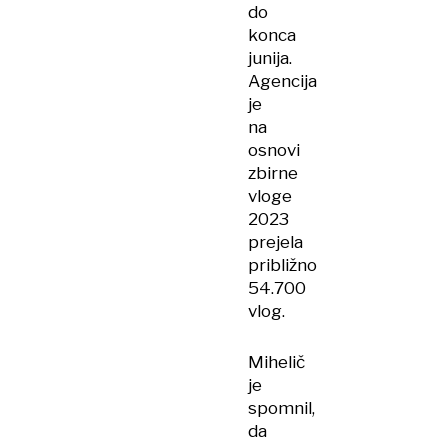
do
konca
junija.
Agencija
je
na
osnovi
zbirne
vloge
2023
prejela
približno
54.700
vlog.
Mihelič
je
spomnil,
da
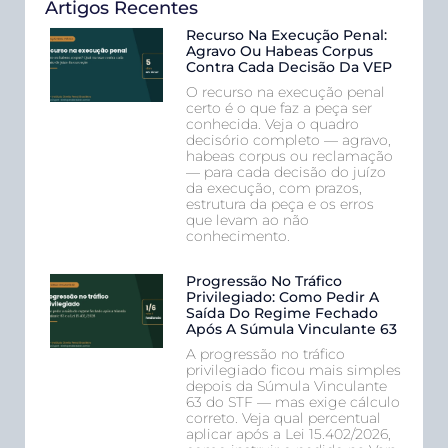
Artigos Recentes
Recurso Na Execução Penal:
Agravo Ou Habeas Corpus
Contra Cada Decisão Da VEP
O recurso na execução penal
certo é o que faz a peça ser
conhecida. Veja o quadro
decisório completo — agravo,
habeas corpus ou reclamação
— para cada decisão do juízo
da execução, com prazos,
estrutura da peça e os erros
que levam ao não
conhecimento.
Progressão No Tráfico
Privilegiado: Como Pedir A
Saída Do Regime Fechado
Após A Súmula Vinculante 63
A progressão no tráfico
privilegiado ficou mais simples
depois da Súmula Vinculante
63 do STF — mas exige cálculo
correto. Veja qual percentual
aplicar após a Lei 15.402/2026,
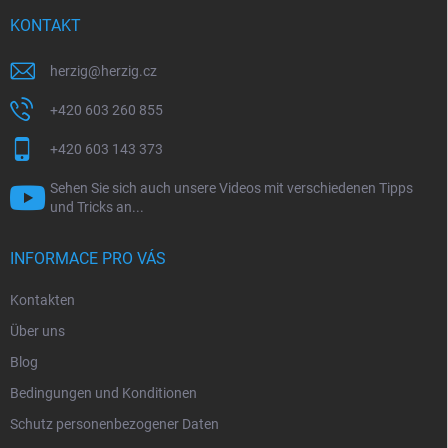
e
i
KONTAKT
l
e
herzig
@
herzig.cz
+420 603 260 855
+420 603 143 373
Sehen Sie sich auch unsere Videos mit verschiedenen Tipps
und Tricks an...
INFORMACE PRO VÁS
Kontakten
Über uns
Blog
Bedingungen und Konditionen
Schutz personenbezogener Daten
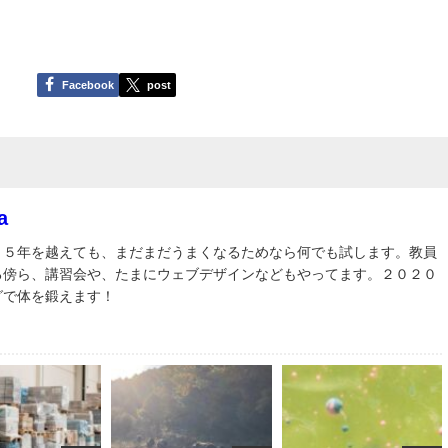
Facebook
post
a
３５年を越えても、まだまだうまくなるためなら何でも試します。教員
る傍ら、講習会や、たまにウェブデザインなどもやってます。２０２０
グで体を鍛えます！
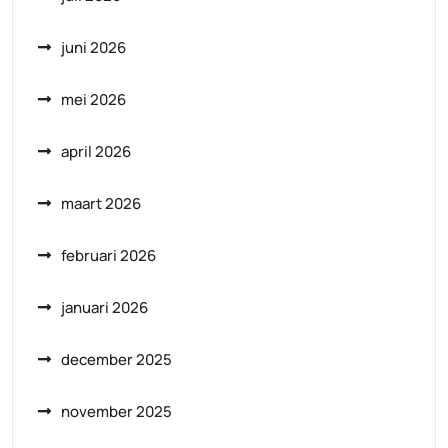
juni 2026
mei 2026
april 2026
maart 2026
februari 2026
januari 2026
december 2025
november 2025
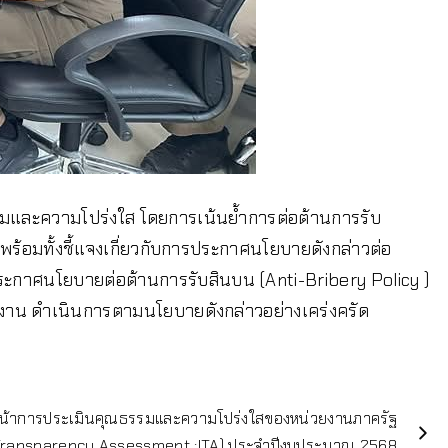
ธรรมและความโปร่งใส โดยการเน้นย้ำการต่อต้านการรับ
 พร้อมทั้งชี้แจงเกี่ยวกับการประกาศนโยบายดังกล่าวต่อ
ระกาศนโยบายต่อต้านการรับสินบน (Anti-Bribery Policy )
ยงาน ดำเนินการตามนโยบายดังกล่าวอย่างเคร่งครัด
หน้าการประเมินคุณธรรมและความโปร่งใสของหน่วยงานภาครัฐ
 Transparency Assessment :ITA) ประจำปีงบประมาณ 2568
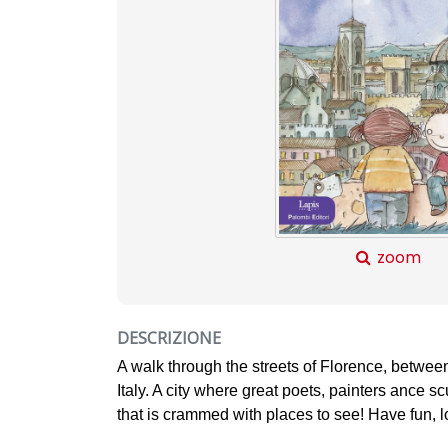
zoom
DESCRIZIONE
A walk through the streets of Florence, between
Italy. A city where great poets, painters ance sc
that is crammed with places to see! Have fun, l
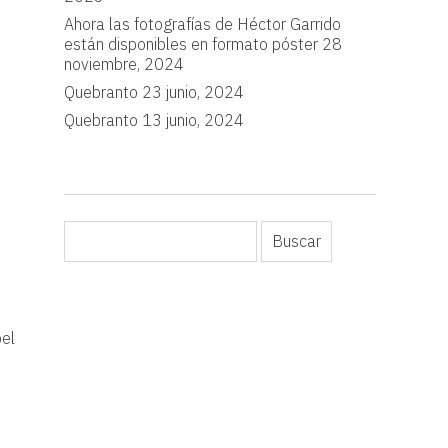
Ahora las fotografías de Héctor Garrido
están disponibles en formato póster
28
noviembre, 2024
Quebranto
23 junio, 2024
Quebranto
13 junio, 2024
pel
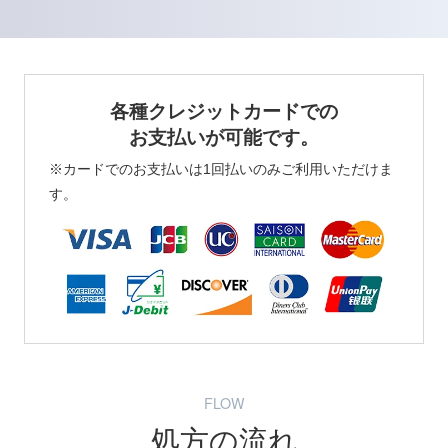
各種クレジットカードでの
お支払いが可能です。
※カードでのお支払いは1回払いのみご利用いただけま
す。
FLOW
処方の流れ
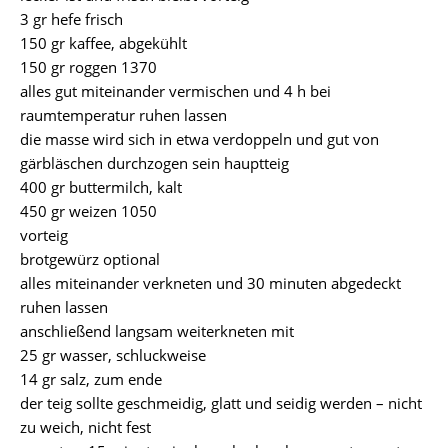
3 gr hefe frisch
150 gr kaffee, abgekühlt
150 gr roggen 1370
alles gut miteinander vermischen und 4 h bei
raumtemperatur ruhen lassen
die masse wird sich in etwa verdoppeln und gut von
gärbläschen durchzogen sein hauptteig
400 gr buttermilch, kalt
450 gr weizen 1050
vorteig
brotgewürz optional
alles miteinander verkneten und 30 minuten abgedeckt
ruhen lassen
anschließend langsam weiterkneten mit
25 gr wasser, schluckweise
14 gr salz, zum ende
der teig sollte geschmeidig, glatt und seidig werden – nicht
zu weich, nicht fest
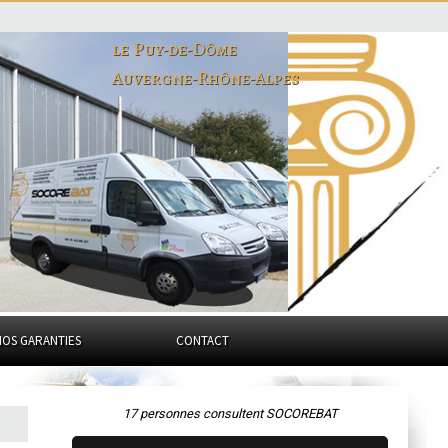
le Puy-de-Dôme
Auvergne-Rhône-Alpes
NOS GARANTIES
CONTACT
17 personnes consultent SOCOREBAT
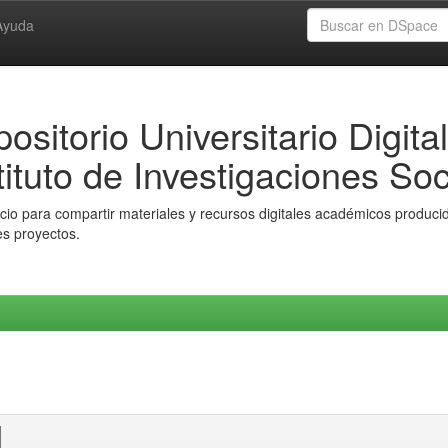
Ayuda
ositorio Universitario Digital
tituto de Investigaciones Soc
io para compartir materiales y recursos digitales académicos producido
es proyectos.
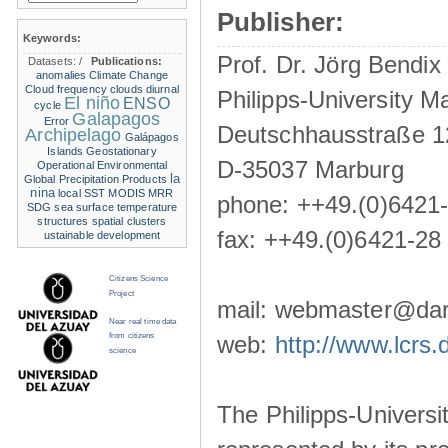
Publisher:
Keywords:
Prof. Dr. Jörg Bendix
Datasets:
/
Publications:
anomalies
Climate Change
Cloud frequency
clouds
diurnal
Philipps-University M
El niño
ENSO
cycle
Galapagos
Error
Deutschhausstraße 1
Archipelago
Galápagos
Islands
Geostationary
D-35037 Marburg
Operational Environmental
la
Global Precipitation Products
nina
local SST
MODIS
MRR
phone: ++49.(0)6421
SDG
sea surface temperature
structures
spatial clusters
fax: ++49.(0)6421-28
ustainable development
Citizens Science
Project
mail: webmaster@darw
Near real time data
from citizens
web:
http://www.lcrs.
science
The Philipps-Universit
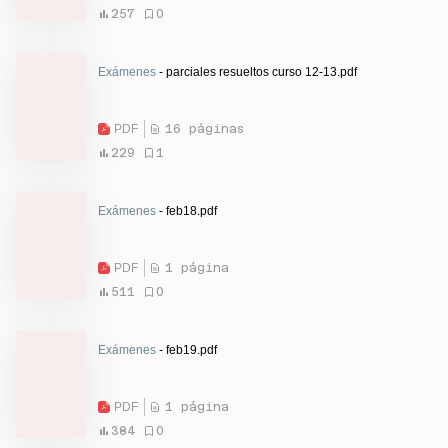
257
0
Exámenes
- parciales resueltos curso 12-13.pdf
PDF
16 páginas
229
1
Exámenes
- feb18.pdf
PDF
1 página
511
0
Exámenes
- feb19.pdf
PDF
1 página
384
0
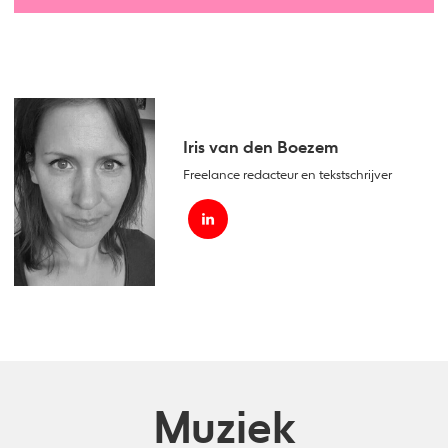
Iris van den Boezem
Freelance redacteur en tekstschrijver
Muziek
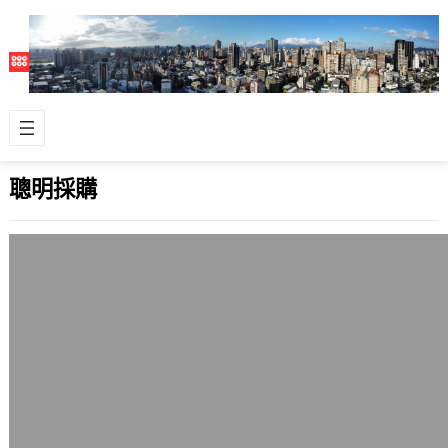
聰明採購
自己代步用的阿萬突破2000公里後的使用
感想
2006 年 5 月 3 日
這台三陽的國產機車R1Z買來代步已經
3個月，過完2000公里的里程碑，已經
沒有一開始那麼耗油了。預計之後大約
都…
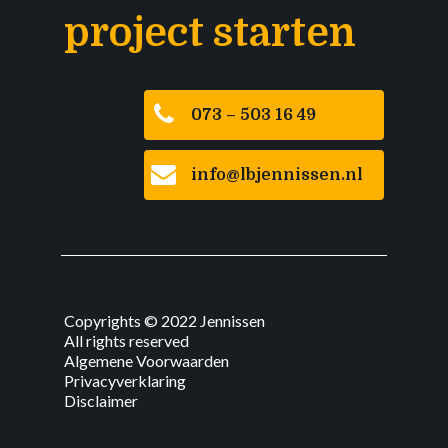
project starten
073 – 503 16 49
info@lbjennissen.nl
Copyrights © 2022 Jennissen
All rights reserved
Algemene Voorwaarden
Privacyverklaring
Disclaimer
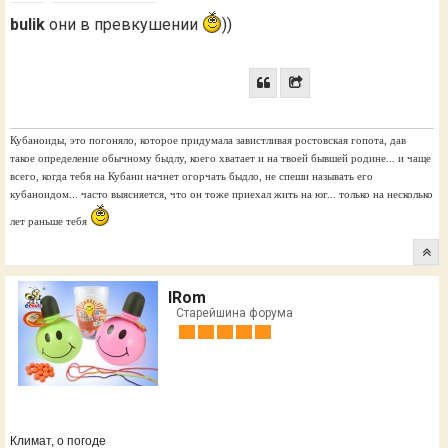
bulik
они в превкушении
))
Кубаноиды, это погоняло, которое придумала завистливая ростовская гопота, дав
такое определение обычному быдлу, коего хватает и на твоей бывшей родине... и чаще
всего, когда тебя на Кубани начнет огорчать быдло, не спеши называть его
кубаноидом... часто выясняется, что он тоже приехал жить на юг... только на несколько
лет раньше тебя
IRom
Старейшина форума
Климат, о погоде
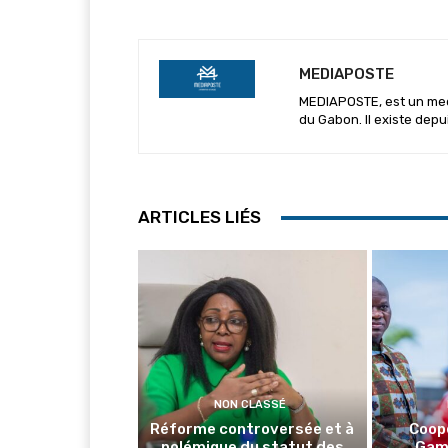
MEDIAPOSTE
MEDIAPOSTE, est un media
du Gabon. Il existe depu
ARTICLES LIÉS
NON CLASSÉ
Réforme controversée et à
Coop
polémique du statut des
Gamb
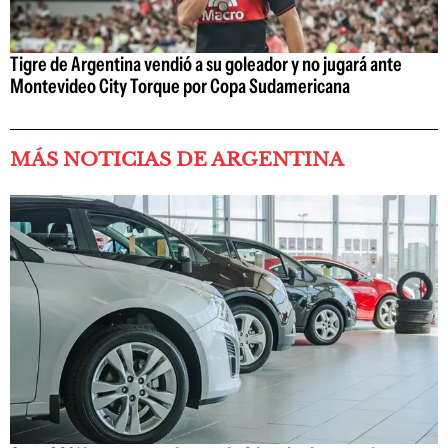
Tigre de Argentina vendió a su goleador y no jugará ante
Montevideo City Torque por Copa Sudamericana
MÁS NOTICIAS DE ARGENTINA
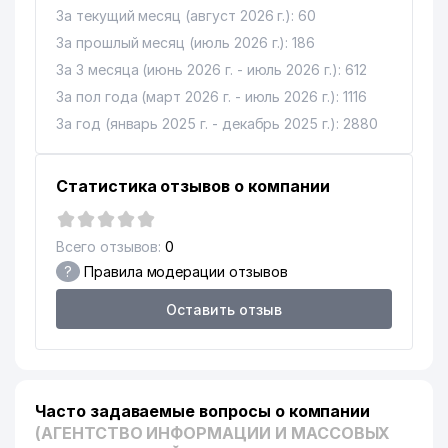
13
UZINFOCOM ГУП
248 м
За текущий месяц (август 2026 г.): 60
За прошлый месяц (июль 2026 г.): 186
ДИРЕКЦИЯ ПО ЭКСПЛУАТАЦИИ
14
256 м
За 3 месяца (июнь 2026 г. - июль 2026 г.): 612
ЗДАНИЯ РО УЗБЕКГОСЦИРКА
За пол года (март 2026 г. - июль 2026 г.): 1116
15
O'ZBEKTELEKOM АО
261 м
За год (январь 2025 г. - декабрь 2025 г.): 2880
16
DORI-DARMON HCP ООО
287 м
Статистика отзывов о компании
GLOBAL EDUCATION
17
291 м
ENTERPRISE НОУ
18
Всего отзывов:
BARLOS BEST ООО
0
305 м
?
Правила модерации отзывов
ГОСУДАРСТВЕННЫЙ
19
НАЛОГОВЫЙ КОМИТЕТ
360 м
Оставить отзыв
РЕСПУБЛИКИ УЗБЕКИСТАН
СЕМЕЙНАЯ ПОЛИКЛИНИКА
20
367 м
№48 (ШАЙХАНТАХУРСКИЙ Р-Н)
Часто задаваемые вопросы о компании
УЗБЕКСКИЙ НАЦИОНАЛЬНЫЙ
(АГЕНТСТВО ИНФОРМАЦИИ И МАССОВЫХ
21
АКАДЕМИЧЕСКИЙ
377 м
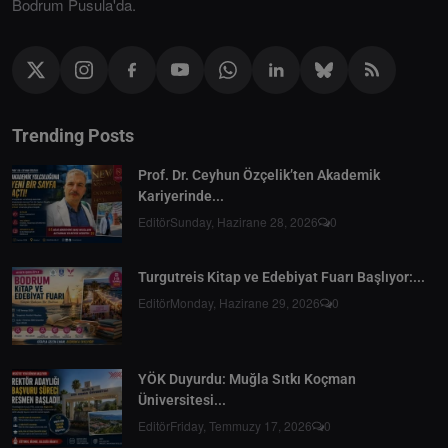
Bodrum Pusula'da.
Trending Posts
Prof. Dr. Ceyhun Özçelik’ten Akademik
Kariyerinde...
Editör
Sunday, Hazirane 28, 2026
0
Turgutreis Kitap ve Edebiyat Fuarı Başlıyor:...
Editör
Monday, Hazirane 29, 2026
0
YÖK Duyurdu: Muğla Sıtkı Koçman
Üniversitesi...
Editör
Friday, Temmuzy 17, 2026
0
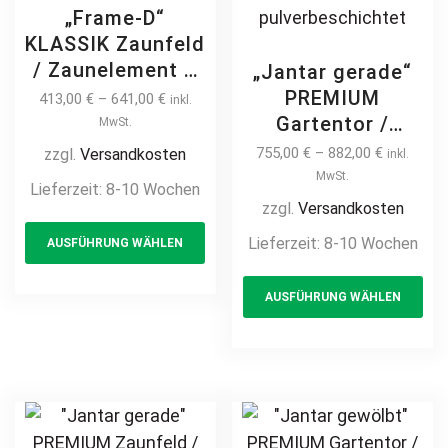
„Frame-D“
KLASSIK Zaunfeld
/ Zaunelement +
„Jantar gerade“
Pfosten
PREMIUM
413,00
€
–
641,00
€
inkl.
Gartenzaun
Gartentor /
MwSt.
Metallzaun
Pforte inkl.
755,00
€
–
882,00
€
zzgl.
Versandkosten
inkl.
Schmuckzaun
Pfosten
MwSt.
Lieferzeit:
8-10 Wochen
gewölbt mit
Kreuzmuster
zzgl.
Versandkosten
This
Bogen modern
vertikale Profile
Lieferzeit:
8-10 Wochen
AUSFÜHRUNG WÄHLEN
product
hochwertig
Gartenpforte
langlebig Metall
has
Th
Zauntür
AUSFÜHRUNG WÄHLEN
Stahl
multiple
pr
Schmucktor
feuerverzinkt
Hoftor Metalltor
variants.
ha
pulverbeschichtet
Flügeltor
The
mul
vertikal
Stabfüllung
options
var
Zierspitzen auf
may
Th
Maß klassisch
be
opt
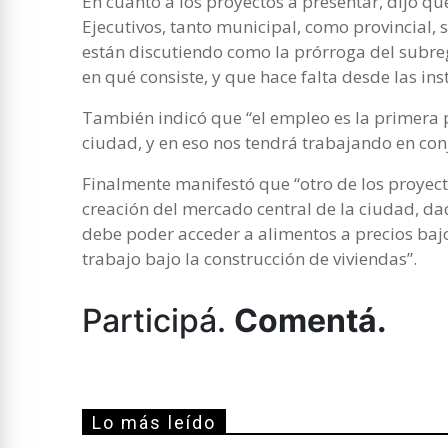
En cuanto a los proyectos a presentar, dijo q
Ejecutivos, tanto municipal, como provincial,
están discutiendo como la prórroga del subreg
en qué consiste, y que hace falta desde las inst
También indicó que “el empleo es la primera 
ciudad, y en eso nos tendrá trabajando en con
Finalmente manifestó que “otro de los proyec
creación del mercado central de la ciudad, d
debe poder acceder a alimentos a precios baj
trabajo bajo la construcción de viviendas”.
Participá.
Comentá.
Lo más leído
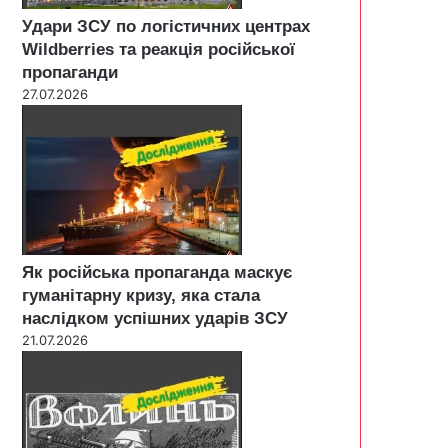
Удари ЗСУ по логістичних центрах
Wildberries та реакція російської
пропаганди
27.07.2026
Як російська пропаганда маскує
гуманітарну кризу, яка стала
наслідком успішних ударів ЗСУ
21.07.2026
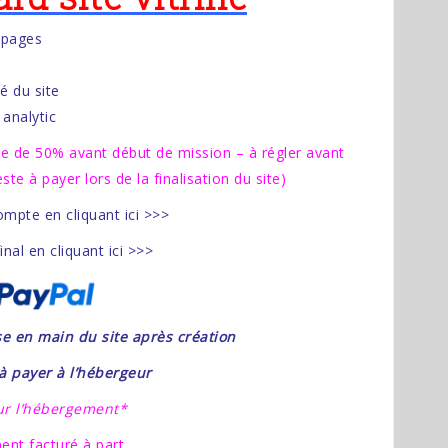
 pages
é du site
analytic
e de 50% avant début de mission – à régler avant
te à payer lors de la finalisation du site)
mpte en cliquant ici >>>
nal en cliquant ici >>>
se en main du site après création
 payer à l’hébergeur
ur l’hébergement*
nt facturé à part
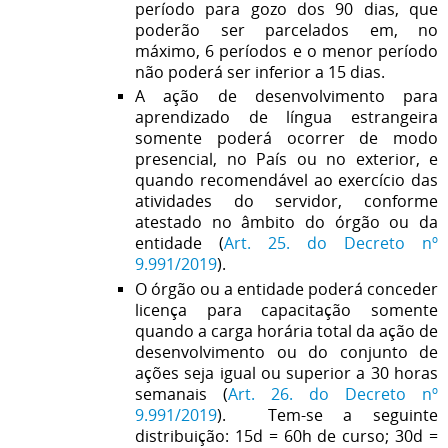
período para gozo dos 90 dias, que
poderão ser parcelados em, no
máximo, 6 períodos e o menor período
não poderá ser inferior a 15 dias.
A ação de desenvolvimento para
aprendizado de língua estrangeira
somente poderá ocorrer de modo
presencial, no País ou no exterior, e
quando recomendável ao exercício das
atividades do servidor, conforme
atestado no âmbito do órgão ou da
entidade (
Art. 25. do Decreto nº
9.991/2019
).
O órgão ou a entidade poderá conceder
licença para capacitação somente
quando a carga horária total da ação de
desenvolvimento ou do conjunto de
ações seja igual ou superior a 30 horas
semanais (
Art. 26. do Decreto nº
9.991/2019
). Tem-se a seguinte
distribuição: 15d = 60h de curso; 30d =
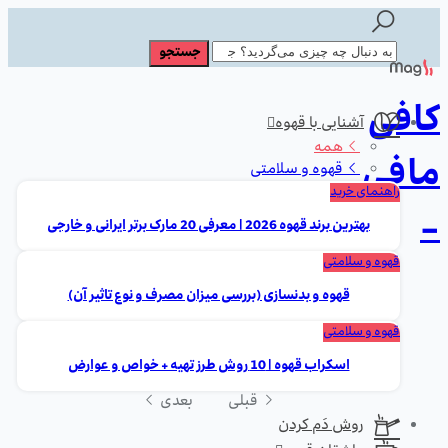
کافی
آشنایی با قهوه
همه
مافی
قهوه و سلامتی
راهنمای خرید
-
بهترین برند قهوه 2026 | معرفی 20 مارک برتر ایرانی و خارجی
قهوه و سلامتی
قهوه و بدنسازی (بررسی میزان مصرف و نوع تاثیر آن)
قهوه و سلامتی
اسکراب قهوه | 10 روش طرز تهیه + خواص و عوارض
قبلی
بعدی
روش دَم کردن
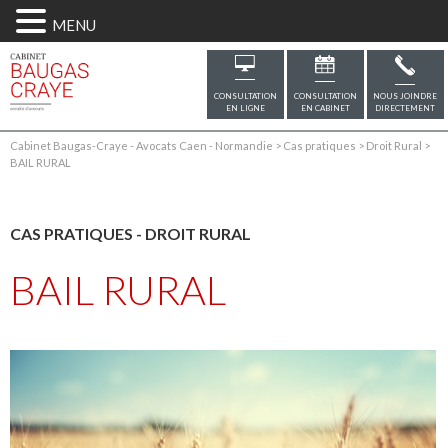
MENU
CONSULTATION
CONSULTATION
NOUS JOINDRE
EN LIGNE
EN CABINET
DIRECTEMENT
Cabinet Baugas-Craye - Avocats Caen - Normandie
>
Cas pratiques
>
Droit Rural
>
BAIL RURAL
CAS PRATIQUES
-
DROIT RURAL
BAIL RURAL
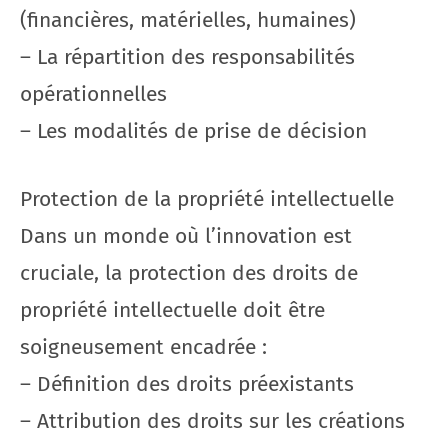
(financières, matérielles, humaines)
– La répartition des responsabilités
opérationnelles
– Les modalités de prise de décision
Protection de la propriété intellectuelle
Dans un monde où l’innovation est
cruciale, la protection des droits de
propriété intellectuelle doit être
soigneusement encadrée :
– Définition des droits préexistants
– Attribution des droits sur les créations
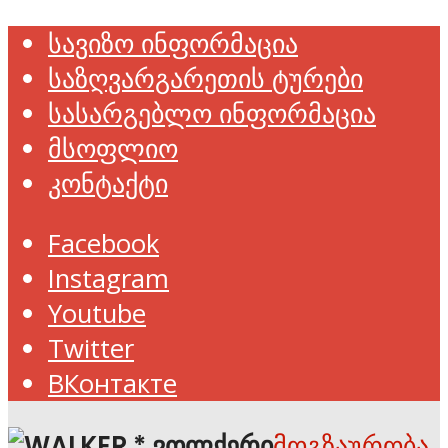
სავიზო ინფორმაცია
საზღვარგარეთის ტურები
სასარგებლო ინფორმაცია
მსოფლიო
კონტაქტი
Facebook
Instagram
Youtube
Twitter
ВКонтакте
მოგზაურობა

==================================================

Exercise prompt>
Beginning with the line containing "máximo, 6 períodos e o menor período" and ending with the line containing "licença para capacitação somente", extract those lines exactly from the listing above, and only those.

Exercise result>
máximo, 6 períodos e o menor período
não poderá ser inferior a 15 dias.
A ação de desenvolvimento para
aprendizado de língua estrangeira
somente poderá ocorrer de modo
presencial, no País ou no exterior, e
quando recomendável ao exercício das
atividades do servidor, conforme
atestado no âmbito do órgão ou da
entidade (
Art. 25. do Decreto nº
9.991/2019
).
O órgão ou a entidade poderá conceder
licença para capacitação somente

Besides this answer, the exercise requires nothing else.